Today I'm reviewing a new cookbook I just received. It's called "Free For All Cooking", by Jules E. Dowler Shepard. I was really excited about getting this cookbook because I've been to Jules website on numerous occasions, and had always wanted to try her cookbook recipes. You may be familiar with her website http://www.julesglutenfree.com/. She is a cookbook writer and has a flour blend that many of you might already be using.
This cookbook contains 150 gluten-free and allergy friendly recipes. You do not have to have her flour in order to make her recipes. She provides a recipe so you can make your own blend or you can use any other commercial blend. I did not have her blend so my own.

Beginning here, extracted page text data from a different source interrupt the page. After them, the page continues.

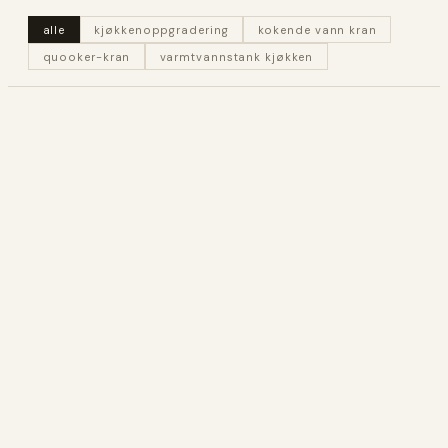
alle
kjøkkenoppgradering
kokende vann kran
quooker-kran
varmtvannstank kjøkken
INSPIRASJON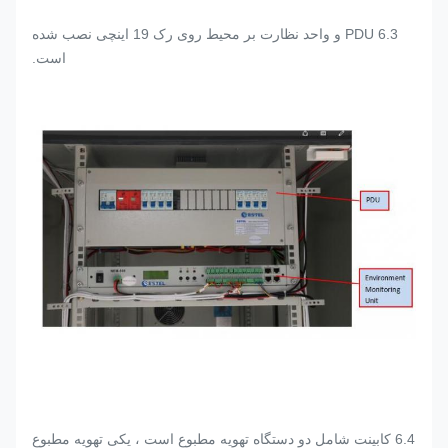
6.3 PDU و واحد نظارت بر محیط روی رک 19 اینچی نصب شده
است.
6.4 کابینت شامل دو دستگاه تهویه مطبوع است ، یکی تهویه مطبوع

There are so many recipes in this book I want to try! My short list is…Dark Chocolate Beer Cake, Popcorn Bread, French Baguette, Pumpkin Corn Muffins, and Lemon Poppyseed Muffins. I love the fact that she has some unusual things in the book. I mean really, beer cake? It sounds wonderful to me! I would have made that right away, but I'm out of gluten free beer. It's number one on my list.
This cookbook contains recipes for breakfast food, appetizers and sides, breads and rolls, soups, main events, and desserts. She's got all the basics covered here. The book is laid out nicely and all recipes laid out in an orderly, easy to read fashion. Each recipe also has a short introduction to the recipe explaining what you are about to make.
The first thing I wanted to make were the flour tortillas. I had leftover flank steak and that just sounded so good. Of course I eat corn tortillas all the time, but it's been almost 4 years since I've had a soft flour tortilla. The recipe was simple and really didn't take that long to make. You use the food processor to mix the dough, then roll 8 balls and let them sit for a bit. Then flatten them. I used a heavy skillet. Next, you cook them in a hot skillet on each side for just a couple minutes. Delicious! They were tender and had a great flavor. I will be making them again!
The black specks in the picture is from the rice flour browning in the skillet. As you roll the tortillas out, you need to have some flour down to keep them from sticking. I used rice flour. It tends to brown in the skillet but did not cause a bad flavor.
As I make other recipes from the book I will post the pictures here and let you know what I think about it. In the mean time, you might want to check this book and her website out!
Update: Since this post was written, I have also made the Chocolate beer cake and it was fabulous! It will be my "go to" chocolate cake recipe from now on. I made a chocolate glaze for the top instead of icing which worked out really well.
Also, on super bowl Sunday I was looking for a flat bread of sorts to serve with a pizza dip I was making. I happened to remember this cookbook had a focaccia recipe and decided to try it. It was fabulous as well and I will use this recipe over and over! It worked perfectly for the pizza dip and tasted really good.